Şimdilerde toplumsal cinsiyet eşitliğinin yerine daha geniş kapsamlı olarak önerilen toplumsal adalet kavramının ise, kadınlar ve LGBTİ bireyler için ne ifade ettiği muğlaktır. Aile içinde, toplumsal yaşamda, ekonomik döngüde, siyasette ne kadar yer alabileceği, bunun yeterli olup olmadığı konularındaki değerlendirme, varsayımları/ön kabulleri uygulayana (egemene) göre değişebilecektir.
Kadın ve erkeğin birbirini tamamlayan bir bütün olduğu, ev içi- ev dışı rol dağılımının bu paylaşımı yansıttığını, tanımlanmış kadınlık/erkeklik rol ve görevlerinin varlığı, işbölümü açısından farklılıkların doğal olduğunu vb. kabulün kadın, erkek ve LGBTİ bireyler açısından eşitsizliği meşrulaştıracağı, bu eşitsizliğin de adaletsizliğin maddi ve düşünsel temelini oluşturacağı çok açıktır.
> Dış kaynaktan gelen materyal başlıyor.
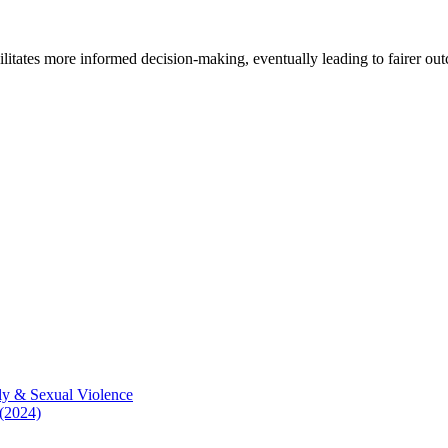
cilitates more informed decision-making, eventually leading to fairer ou
ly & Sexual Violence
 (2024)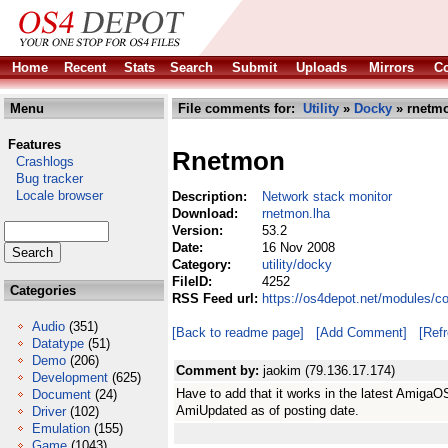
Home
Recent
Stats
Search
Submit
Uploads
Mirrors
Co
Menu
File comments for:
Utility
»
Docky
» rnetmo
Features
Rnetmon
Crashlogs
Bug tracker
Locale browser
Description:
Network stack monitor
Download:
rnetmon.lha
Version:
53.2
Date:
16 Nov 2008
Category:
utility/docky
FileID:
4252
Categories
RSS Feed url:
https://os4depot.net/modules/co
Audio
(351)
[Back to readme page]
[Add Comment]
[Ref
Datatype
(51)
Demo
(206)
Comment by:
jaokim (79.136.17.174)
Development
(625)
Have to add that it works in the latest Amiga
Document
(24)
AmiUpdated as of posting date.
Driver
(102)
Emulation
(155)
Game
(1043)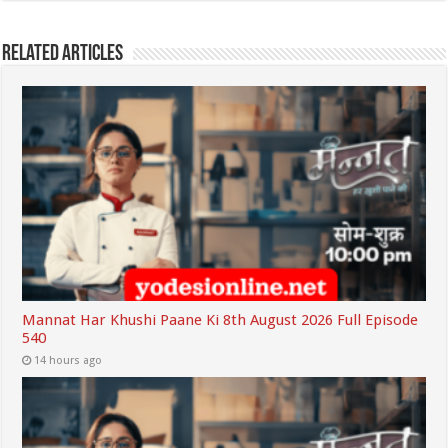
Related Articles
Mannat Har Khushi Paane Ki 8th August 2026 Full Episode
540
14 hours ago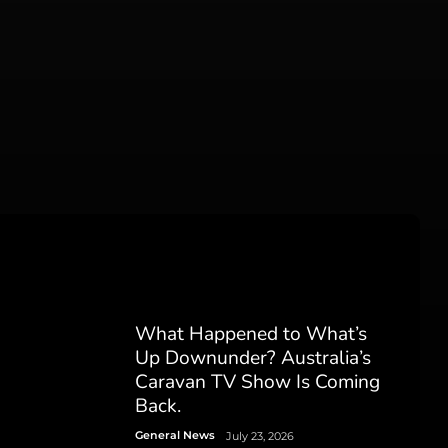
What Happened to What’s
Up Downunder? Australia’s
Caravan TV Show Is Coming
Back.
General News
July 23, 2026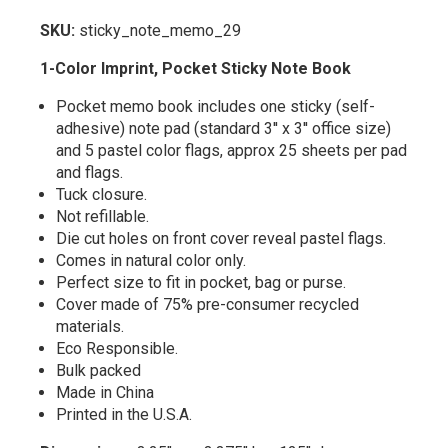
SKU:
sticky_note_memo_29
1-Color Imprint, Pocket Sticky Note Book
Pocket memo book includes one sticky (self-
adhesive) note pad (standard 3'' x 3'' office size)
and 5 pastel color flags, approx 25 sheets per pad
and flags.
Tuck closure.
Not refillable.
Die cut holes on front cover reveal pastel flags.
Comes in natural color only.
Perfect size to fit in pocket, bag or purse.
Cover made of 75% pre-consumer recycled
materials.
Eco Responsible.
Bulk packed
Made in China
Printed in the U.S.A.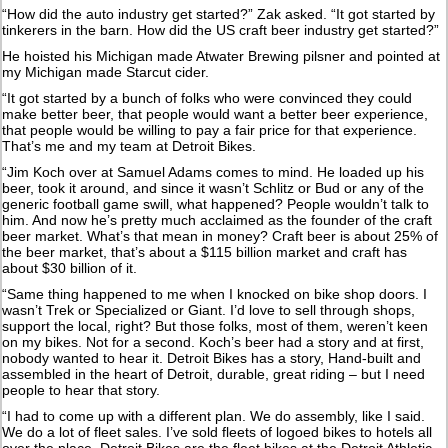
“How did the auto industry get started?” Zak asked. “It got started by
tinkerers in the barn. How did the US craft beer industry get started?”
He hoisted his Michigan made Atwater Brewing pilsner and pointed at
my Michigan made Starcut cider.
“It got started by a bunch of folks who were convinced they could
make better beer, that people would want a better beer experience,
that people would be willing to pay a fair price for that experience.
That’s me and my team at Detroit Bikes.
“Jim Koch over at Samuel Adams comes to mind. He loaded up his
beer, took it around, and since it wasn’t Schlitz or Bud or any of the
generic football game swill, what happened? People wouldn’t talk to
him. And now he’s pretty much acclaimed as the founder of the craft
beer market. What’s that mean in money? Craft beer is about 25% of
the beer market, that’s about a $115 billion market and craft has
about $30 billion of it.
“Same thing happened to me when I knocked on bike shop doors. I
wasn’t Trek or Specialized or Giant. I’d love to sell through shops,
support the local, right? But those folks, most of them, weren’t keen
on my bikes. Not for a second. Koch’s beer had a story and at first,
nobody wanted to hear it. Detroit Bikes has a story, Hand-built and
assembled in the heart of Detroit, durable, great riding – but I need
people to hear that story.
“I had to come up with a different plan. We do assembly, like I said.
We do a lot of fleet sales. I’ve sold fleets of logoed bikes to hotels all
over the place. Detroit Bikes are the fleet bikes at the Detroit Athletic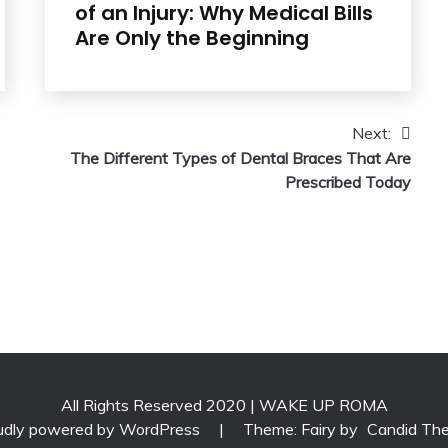
of an Injury: Why Medical Bills
Are Only the Beginning
Next:
The Different Types of Dental Braces That Are
Prescribed Today
All Rights Reserved 2020 | WAKE UP ROMA
udly powered by WordPress
|
Theme: Fairy by
Candid Th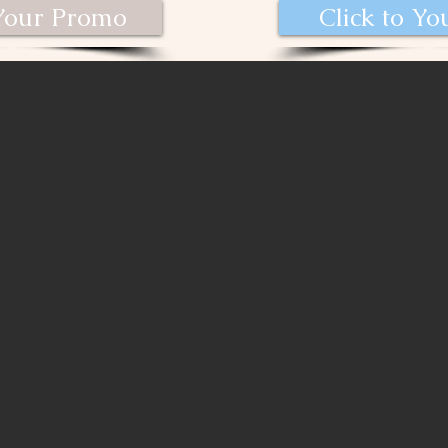
 Your Promo
Click to Y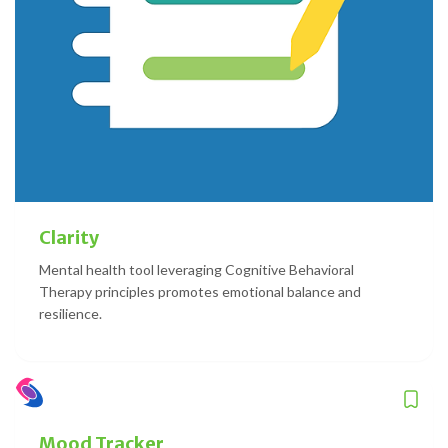
Clarity
Mental health tool leveraging Cognitive Behavioral
Therapy principles promotes emotional balance and
resilience.
Mood Tracker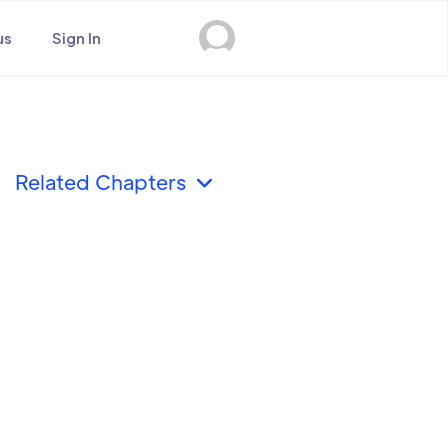
us
Sign In
Related Chapters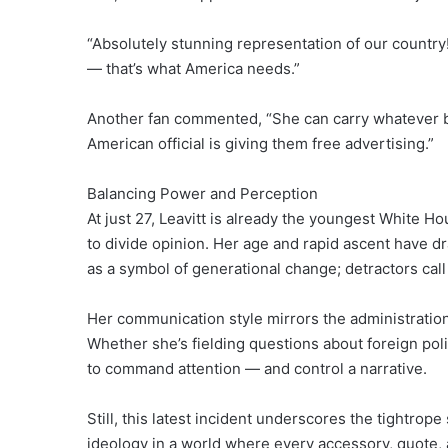
“Absolutely stunning representation of our country!
— that’s what America needs.”
Another fan commented, “She can carry whatever b
American official is giving them free advertising.”
Balancing Power and Perception
At just 27, Leavitt is already the youngest White Ho
to divide opinion. Her age and rapid ascent have 
as a symbol of generational change; detractors cal
Her communication style mirrors the administratio
Whether she’s fielding questions about foreign pol
to command attention — and control a narrative.
Still, this latest incident underscores the tightrop
ideology in a world where every accessory, quote, 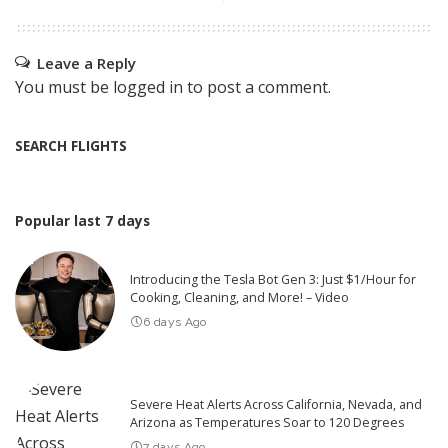
Leave a Reply
You must be
logged in
to post a comment.
SEARCH FLIGHTS
Popular last 7 days
Introducing the Tesla Bot Gen 3: Just $1/Hour for
Cooking, Cleaning, and More! – Video
6 days Ago
Severe Heat Alerts Across California, Nevada, and
Arizona as Temperatures Soar to 120 Degrees
7 days Ago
Bu tür kavramsal tartışmalar, akademik çalışmaların “toplumsal değerler ve kabullerle mütenasip olması” hedefleri; Kadın Sorunlarını Araştırma ve Uygulama Merkezlerinde açılacak derslerin, yapılacak araştırmaların, yazılacak tezlerin çerçevesinin egemen muhafazakar erkeklik tarafından belirlenmesi anlamına gelecektir.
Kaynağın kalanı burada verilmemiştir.